A plan by the Beverly Hills City Council to consider a water rate increase next week has raised questions from West Hollywood residents about why they are still paying a 25% surcharge for water from the Beverly Hills Drinking Water Enterprise.
Beverly Hills furnishes water to households and businesses on an area of the west side of West Hollywood whose approximate boundaries are Doheny Drive on the west, Sunset Boulevard on the north, Flores Street on the east and Beverly Boulevard on south.
The proposed rate increase would boost the bi-monthly water bill of the average single-family homeowner by $5.50 to $6.50 a month. The rate would be increased over each of the next five years, meaning an overall increase of about $30 at the end of the five-year period for the average homeowner. The City of Beverly Hills has said the increase is needed to cover increased expenses at a time when water revenue has declined because of drought conservation.
West Hollywood residents already pay a surcharge of 25% for water from Beverly Hills. The BHDWE has said the 25% surcharge that it levies on its WeHo customers is “in recognition that Beverly Hills has extended service out of the city limits to customers that had not contributed to the City’s General Fund which funded the initial construction of the City’s water system.”
Beverly Hills has been providing water the area for decades. In 1928 it purchased the Sherman Water Company, which provided water to the then-unincorporated west side of what was to become West Hollywood. In 1948, Beverly Hills started receiving water from the Metropolitan Water District of Southern California (MWD), which now serves the rest of West Hollywood. It also operates several groundwater production wells of its own which supply about 10% of its water supply.
City Councilmember Lauren Meister, a resident of the west side, has raised objections in the past to the 25% surcharge.
Meister has argued that if the surcharge is intended to compensate Beverly Hills for early investments in the water system that WeHo didn’t help pay for, now it is time to calculate whether WeHo’s payments have covered that gap.

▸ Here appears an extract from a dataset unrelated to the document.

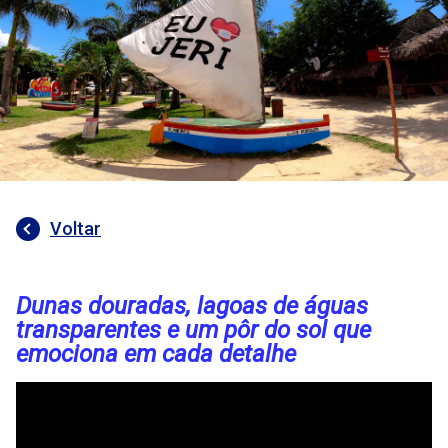
Voltar
Dunas douradas, lagoas de águas
transparentes e um pôr do sol que
emociona em cada detalhe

Meister also has said she wants to know if the surcharge is “revenue neutral.” The BHDWE has said its fees are designed only to cover its costs and not generate profits.
“After 90 years, why is West Hollywood West continuing to pay Beverly Hills 25% more for water?,” the West Hollywood West Residents Association asked in an email to its members. “That is an old unanswered question. “
WHWRA has asked its members to email the mayor and of Beverly Hills and its city council members at [email protected] to protest the 25% surcharge. A public hearing on the proposed rate increase will take place at the Beverly Hills City Council meeting at 7 p.m. on Nov. 7 at 455 N. Rexford Drive.
The City of Beverly Hills has created a calculator that can be downloaded online that West Hollywood residents can use to determine the cost of the proposed five-year rate increase.
I see both confusion and Irony. Beverly Hills, With the Graystone Estate the crown jewel, all had to do with money from water and the construction of a water system for virgin land, soon to become the fanciest city if Beverly Hills. Edward Mulhulland led the team (or just cashed all the checks … Not sure). Yet in all of Greater Los Angeles there has always been a unique to B.H. issue for city water. They had to build a massive Underground most of the enormous back grounds of the Greystone Estate.YET the remaining 11-13 million LA residents have few… Read more »
It’s further west than La Cienega – closer to Robertson/Doheny. I can’t find the map, but this one is good if you want to check each street. http://dpw.lacounty.gov/general/servicelocator/
I encourage everyone that is effected to contact the BHills City Council!
I beleive the east boundary is La Cienega, it certainly is not Flores since I live on Olive Dr. and we get our water from the City of Los Angeles Department of Water & Power which is my second point , not the Metropolitian Water District which supplys water to several water agencies.
Rate payers in western West Hollywood should be able to get a rebate from the city. Funds for this would come from the Transient Occupancy receipts. The entire city should be responsible for this “grandfathered” practice.